▶ [About this exercise]
A verbatim transcript of the data that follows, free of images, is the expected result.

▶ [Information shown]
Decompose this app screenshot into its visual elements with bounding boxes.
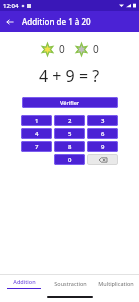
staticText: 12:04 [3, 2, 19, 10]
button[interactable]: Soustraction [47, 275, 93, 292]
staticText: 1 [35, 117, 39, 125]
button[interactable]: 7 [21, 141, 52, 152]
staticText: 7 [35, 143, 39, 151]
staticText: 8 [68, 143, 72, 151]
staticText: 0 [93, 42, 99, 56]
button[interactable]: 6 [87, 128, 118, 139]
staticText: Vérifier [60, 99, 80, 106]
staticText: 4 [35, 130, 39, 138]
button[interactable]: Addition [0, 275, 47, 292]
staticText: 9 [101, 143, 105, 151]
staticText: 4 + 9 = ? [39, 65, 100, 87]
button[interactable]: 1 [21, 115, 52, 126]
staticText: 2 [68, 117, 72, 125]
button[interactable]: 4 [21, 128, 52, 139]
button[interactable]: 9 [87, 141, 118, 152]
button[interactable]: Back [2, 14, 18, 30]
button[interactable]: 3 [87, 115, 118, 126]
button[interactable]: Vérifier [22, 97, 118, 108]
staticText: Multiplication [98, 280, 134, 287]
staticText: Addition [13, 278, 36, 285]
button[interactable]: Multiplication [93, 275, 139, 292]
staticText: 5 [68, 130, 72, 138]
staticText: 0 [68, 156, 72, 164]
staticText: 6 [101, 130, 105, 138]
button[interactable]: Backspace [87, 154, 118, 165]
button[interactable]: 0 [54, 154, 85, 165]
staticText: Addition de 1 à 20 [22, 16, 91, 27]
button[interactable]: 8 [54, 141, 85, 152]
staticText: 0 [59, 42, 65, 56]
button[interactable]: 5 [54, 128, 85, 139]
button[interactable]: 2 [54, 115, 85, 126]
staticText: 3 [101, 117, 105, 125]
staticText: Soustraction [54, 280, 87, 287]
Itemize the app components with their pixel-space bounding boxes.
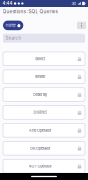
staticText: Home: [6, 23, 16, 28]
button[interactable]: Home: [3, 21, 23, 30]
staticText: 30: [72, 1, 76, 6]
staticText: Order By: [33, 92, 47, 97]
staticText: Select: [35, 56, 45, 61]
button[interactable]: Select: [3, 52, 85, 66]
button[interactable]: More options: [77, 22, 86, 29]
button[interactable]: Order By: [3, 88, 85, 101]
staticText: Search: [6, 36, 22, 41]
button[interactable]: OR Operator: [3, 141, 85, 155]
button[interactable]: NOT Operator: [3, 159, 85, 173]
staticText: NOT Operator: [28, 164, 52, 168]
button[interactable]: Distinct: [3, 106, 85, 119]
button[interactable]: where: [3, 70, 85, 84]
staticText: Distinct: [34, 110, 46, 115]
staticText: And Operator: [29, 128, 51, 133]
staticText: 4:44: [2, 1, 12, 6]
staticText: where: [35, 74, 45, 79]
button[interactable]: And Operator: [3, 124, 85, 137]
staticText: OR Operator: [30, 146, 50, 151]
staticText: Questions : SQL Queries: [2, 9, 58, 14]
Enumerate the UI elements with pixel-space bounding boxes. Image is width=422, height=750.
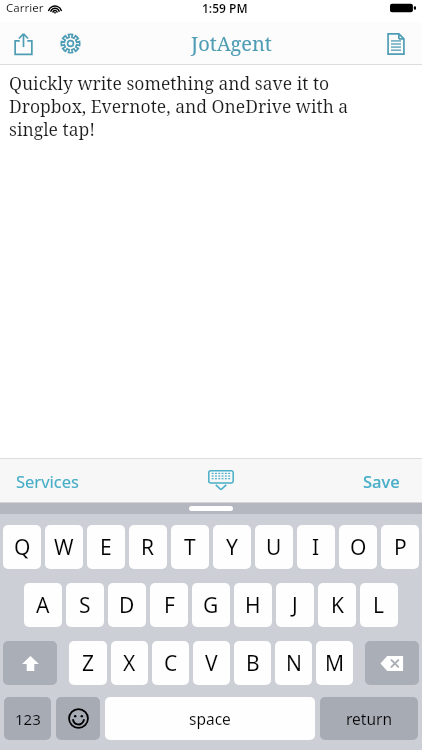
button[interactable]: Z bbox=[69, 641, 107, 685]
staticText: P bbox=[394, 533, 407, 562]
staticText: H bbox=[245, 591, 261, 620]
button[interactable]: O bbox=[339, 525, 377, 569]
staticText: Y bbox=[226, 533, 238, 562]
button[interactable]: Shift bbox=[3, 641, 57, 685]
staticText: O bbox=[350, 533, 367, 562]
button[interactable] bbox=[189, 506, 233, 511]
button[interactable]: Hide keyboard bbox=[199, 461, 243, 501]
button[interactable]: K bbox=[318, 583, 356, 627]
button[interactable]: J bbox=[276, 583, 314, 627]
staticText: X bbox=[123, 649, 136, 678]
staticText: return bbox=[346, 708, 392, 729]
button[interactable]: D bbox=[108, 583, 146, 627]
staticText: Save bbox=[363, 470, 400, 492]
staticText: Quickly write something and save it to D… bbox=[9, 71, 396, 141]
staticText: 123 bbox=[15, 709, 41, 729]
button[interactable]: return bbox=[320, 697, 418, 740]
button[interactable]: Delete bbox=[365, 641, 419, 685]
staticText: L bbox=[373, 591, 385, 620]
button[interactable]: N bbox=[275, 641, 312, 685]
button[interactable]: U bbox=[255, 525, 293, 569]
staticText: S bbox=[79, 591, 91, 620]
button[interactable]: Q bbox=[3, 525, 41, 569]
staticText: Z bbox=[82, 649, 95, 678]
button[interactable]: S bbox=[66, 583, 104, 627]
staticText: space bbox=[189, 708, 231, 729]
staticText: 1:59 PM bbox=[202, 0, 248, 16]
staticText: I bbox=[312, 533, 320, 562]
staticText: V bbox=[205, 649, 218, 678]
button[interactable]: X bbox=[111, 641, 148, 685]
staticText: K bbox=[331, 591, 344, 620]
button[interactable]: F bbox=[150, 583, 188, 627]
button[interactable]: L bbox=[360, 583, 398, 627]
staticText: T bbox=[184, 533, 196, 562]
staticText: Q bbox=[14, 533, 31, 562]
staticText: G bbox=[203, 591, 219, 620]
staticText: W bbox=[54, 533, 74, 562]
button[interactable]: P bbox=[381, 525, 419, 569]
button[interactable]: W bbox=[45, 525, 83, 569]
button[interactable]: Notes bbox=[370, 22, 422, 65]
staticText: A bbox=[36, 591, 50, 620]
button[interactable]: M bbox=[316, 641, 353, 685]
staticText: R bbox=[141, 533, 155, 562]
staticText: J bbox=[292, 591, 298, 620]
staticText: C bbox=[164, 649, 178, 678]
button[interactable]: I bbox=[297, 525, 335, 569]
staticText: F bbox=[164, 591, 175, 620]
staticText: U bbox=[266, 533, 282, 562]
button[interactable]: Y bbox=[213, 525, 251, 569]
button[interactable]: E bbox=[87, 525, 125, 569]
staticText: JotAgent bbox=[191, 30, 272, 57]
staticText: M bbox=[325, 649, 345, 678]
button[interactable]: space bbox=[105, 697, 315, 740]
button[interactable]: Settings bbox=[46, 22, 94, 65]
staticText: B bbox=[246, 649, 260, 678]
button[interactable]: Save bbox=[363, 470, 400, 492]
button[interactable]: C bbox=[152, 641, 189, 685]
staticText: N bbox=[286, 649, 302, 678]
button[interactable]: R bbox=[129, 525, 167, 569]
button[interactable]: V bbox=[193, 641, 230, 685]
button[interactable]: A bbox=[24, 583, 62, 627]
button[interactable]: 123 bbox=[4, 697, 51, 740]
button[interactable]: B bbox=[234, 641, 271, 685]
button[interactable]: Emoji bbox=[56, 697, 100, 740]
staticText: D bbox=[119, 591, 135, 620]
button[interactable]: Share bbox=[0, 22, 46, 65]
button[interactable]: T bbox=[171, 525, 209, 569]
button[interactable]: H bbox=[234, 583, 272, 627]
button[interactable]: G bbox=[192, 583, 230, 627]
staticText: Services bbox=[16, 470, 79, 492]
staticText: Carrier bbox=[6, 0, 44, 16]
button[interactable]: Services bbox=[16, 470, 79, 492]
staticText: E bbox=[100, 533, 112, 562]
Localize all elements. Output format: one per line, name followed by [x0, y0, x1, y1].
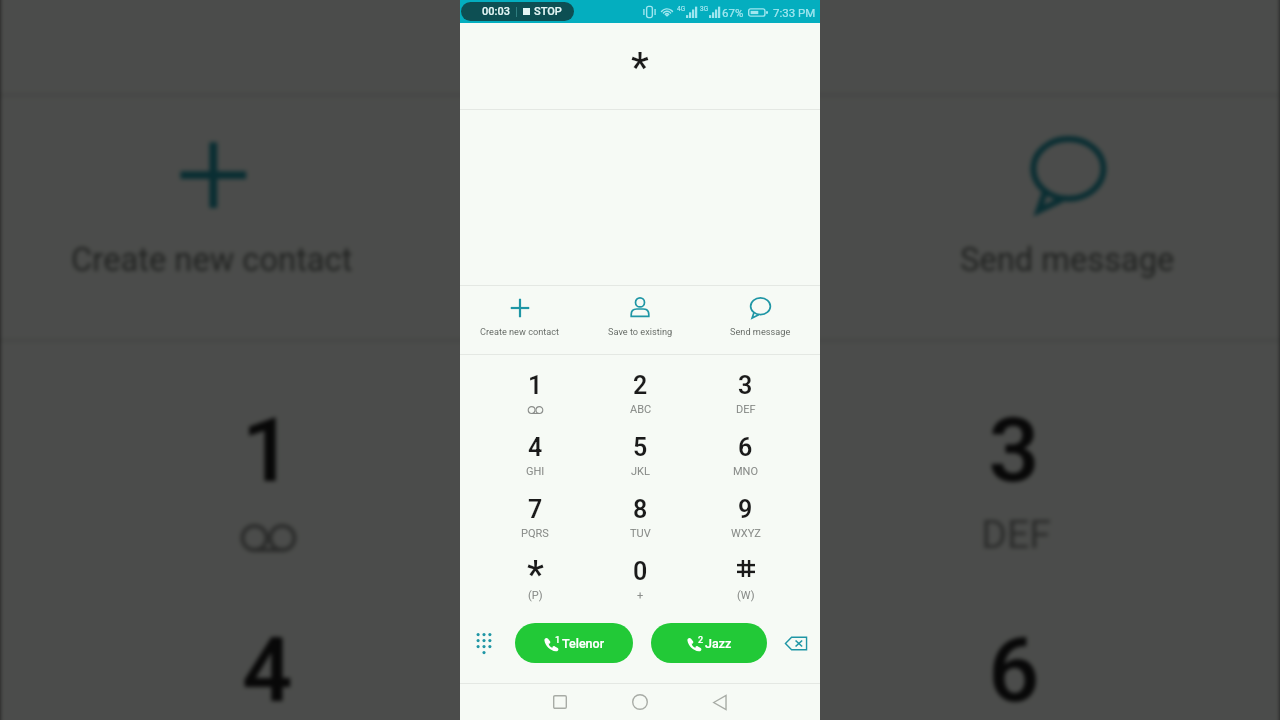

▶ [Answer space]
Decompose this app screenshot into its visual elements with bounding boxes.
staticText: 12:04 [3, 2, 19, 10]
button[interactable]: Soustraction [47, 275, 93, 292]
staticText: 1 [35, 117, 39, 125]
button[interactable]: 7 [21, 141, 52, 152]
staticText: 7 [35, 143, 39, 151]
staticText: 8 [68, 143, 72, 151]
staticText: 0 [93, 42, 99, 56]
button[interactable]: 6 [87, 128, 118, 139]
staticText: Vérifier [60, 99, 80, 106]
staticText: 4 [35, 130, 39, 138]
button[interactable]: Addition [0, 275, 47, 292]
staticText: 9 [101, 143, 105, 151]
staticText: 4 + 9 = ? [39, 65, 100, 87]
button[interactable]: 1 [21, 115, 52, 126]
staticText: 2 [68, 117, 72, 125]
button[interactable]: 4 [21, 128, 52, 139]
button[interactable]: 9 [87, 141, 118, 152]
button[interactable]: Back [2, 14, 18, 30]
button[interactable]: 3 [87, 115, 118, 126]
button[interactable]: Vérifier [22, 97, 118, 108]
staticText: Multiplication [98, 280, 134, 287]
staticText: Addition [13, 278, 36, 285]
button[interactable]: Multiplication [93, 275, 139, 292]
staticText: 5 [68, 130, 72, 138]
staticText: 0 [68, 156, 72, 164]
staticText: 6 [101, 130, 105, 138]
button[interactable]: Backspace [87, 154, 118, 165]
button[interactable]: 0 [54, 154, 85, 165]
staticText: Addition de 1 à 20 [22, 16, 91, 27]
button[interactable]: 8 [54, 141, 85, 152]
staticText: 0 [59, 42, 65, 56]
button[interactable]: 5 [54, 128, 85, 139]
button[interactable]: 2 [54, 115, 85, 126]
staticText: 3 [101, 117, 105, 125]
staticText: Soustraction [54, 280, 87, 287]
Itemize the app components with their pixel-space bounding boxes.
staticText: Home: [6, 23, 16, 28]
button[interactable]: Home: [3, 21, 23, 30]
staticText: 30: [72, 1, 76, 6]
staticText: Order By: [33, 92, 47, 97]
staticText: Select: [35, 56, 45, 61]
button[interactable]: Select: [3, 52, 85, 66]
button[interactable]: More options: [77, 22, 86, 29]
button[interactable]: Order By: [3, 88, 85, 101]
staticText: Search: [6, 36, 22, 41]
button[interactable]: OR Operator: [3, 141, 85, 155]
button[interactable]: NOT Operator: [3, 159, 85, 173]
staticText: NOT Operator: [28, 164, 52, 168]
button[interactable]: Distinct: [3, 106, 85, 119]
button[interactable]: where: [3, 70, 85, 84]
staticText: Distinct: [34, 110, 46, 115]
staticText: And Operator: [29, 128, 51, 133]
staticText: 4:44: [2, 1, 12, 6]
staticText: where: [35, 74, 45, 79]
button[interactable]: And Operator: [3, 124, 85, 137]
staticText: OR Operator: [30, 146, 50, 151]
staticText: Questions : SQL Queries: [2, 9, 58, 14]
Enumerate the UI elements with pixel-space bounding boxes. Image is width=422, height=750.
button[interactable]: Z bbox=[69, 641, 107, 685]
staticText: P bbox=[394, 533, 407, 562]
staticText: H bbox=[245, 591, 261, 620]
button[interactable]: O bbox=[339, 525, 377, 569]
staticText: Y bbox=[226, 533, 238, 562]
button[interactable]: Shift bbox=[3, 641, 57, 685]
staticText: O bbox=[350, 533, 367, 562]
button[interactable] bbox=[189, 506, 233, 511]
button[interactable]: Hide keyboard bbox=[199, 461, 243, 501]
button[interactable]: K bbox=[318, 583, 356, 627]
button[interactable]: J bbox=[276, 583, 314, 627]
staticText: X bbox=[123, 649, 136, 678]
staticText: return bbox=[346, 708, 392, 729]
button[interactable]: D bbox=[108, 583, 146, 627]
staticText: Save bbox=[363, 470, 400, 492]
staticText: Quickly write something and save it to D… bbox=[9, 71, 396, 141]
staticText: 123 bbox=[15, 709, 41, 729]
button[interactable]: return bbox=[320, 697, 418, 740]
button[interactable]: Delete bbox=[365, 641, 419, 685]
staticText: L bbox=[373, 591, 385, 620]
button[interactable]: N bbox=[275, 641, 312, 685]
button[interactable]: U bbox=[255, 525, 293, 569]
staticText: S bbox=[79, 591, 91, 620]
button[interactable]: Q bbox=[3, 525, 41, 569]
staticText: Z bbox=[82, 649, 95, 678]
button[interactable]: S bbox=[66, 583, 104, 627]
staticText: space bbox=[189, 708, 231, 729]
staticText: 1:59 PM bbox=[202, 0, 248, 16]
staticText: I bbox=[312, 533, 320, 562]
staticText: V bbox=[205, 649, 218, 678]
button[interactable]: X bbox=[111, 641, 148, 685]
staticText: K bbox=[331, 591, 344, 620]
button[interactable]: F bbox=[150, 583, 188, 627]
button[interactable]: L bbox=[360, 583, 398, 627]
staticText: T bbox=[184, 533, 196, 562]
staticText: Q bbox=[14, 533, 31, 562]
staticText: G bbox=[203, 591, 219, 620]
staticText: W bbox=[54, 533, 74, 562]
button[interactable]: P bbox=[381, 525, 419, 569]
button[interactable]: W bbox=[45, 525, 83, 569]
button[interactable]: Notes bbox=[370, 22, 422, 65]
staticText: A bbox=[36, 591, 50, 620]
button[interactable]: M bbox=[316, 641, 353, 685]
staticText: R bbox=[141, 533, 155, 562]
staticText: J bbox=[292, 591, 298, 620]
staticText: C bbox=[164, 649, 178, 678]
button[interactable]: I bbox=[297, 525, 335, 569]
staticText: F bbox=[164, 591, 175, 620]
staticText: U bbox=[266, 533, 282, 562]
button[interactable]: Y bbox=[213, 525, 251, 569]
button[interactable]: E bbox=[87, 525, 125, 569]
staticText: JotAgent bbox=[191, 30, 272, 57]
staticText: M bbox=[325, 649, 345, 678]
button[interactable]: space bbox=[105, 697, 315, 740]
button[interactable]: Settings bbox=[46, 22, 94, 65]
staticText: B bbox=[246, 649, 260, 678]
button[interactable]: Save bbox=[363, 470, 400, 492]
button[interactable]: C bbox=[152, 641, 189, 685]
staticText: N bbox=[286, 649, 302, 678]
button[interactable]: R bbox=[129, 525, 167, 569]
button[interactable]: V bbox=[193, 641, 230, 685]
button[interactable]: A bbox=[24, 583, 62, 627]
button[interactable]: 123 bbox=[4, 697, 51, 740]
button[interactable]: B bbox=[234, 641, 271, 685]
button[interactable]: Emoji bbox=[56, 697, 100, 740]
staticText: D bbox=[119, 591, 135, 620]
button[interactable]: Share bbox=[0, 22, 46, 65]
button[interactable]: T bbox=[171, 525, 209, 569]
button[interactable]: H bbox=[234, 583, 272, 627]
button[interactable]: G bbox=[192, 583, 230, 627]
staticText: Services bbox=[16, 470, 79, 492]
staticText: Carrier bbox=[6, 0, 44, 16]
button[interactable]: Services bbox=[16, 470, 79, 492]
staticText: E bbox=[100, 533, 112, 562]
Localize all elements. Output format: one per line, name followed by [x0, y0, x1, y1].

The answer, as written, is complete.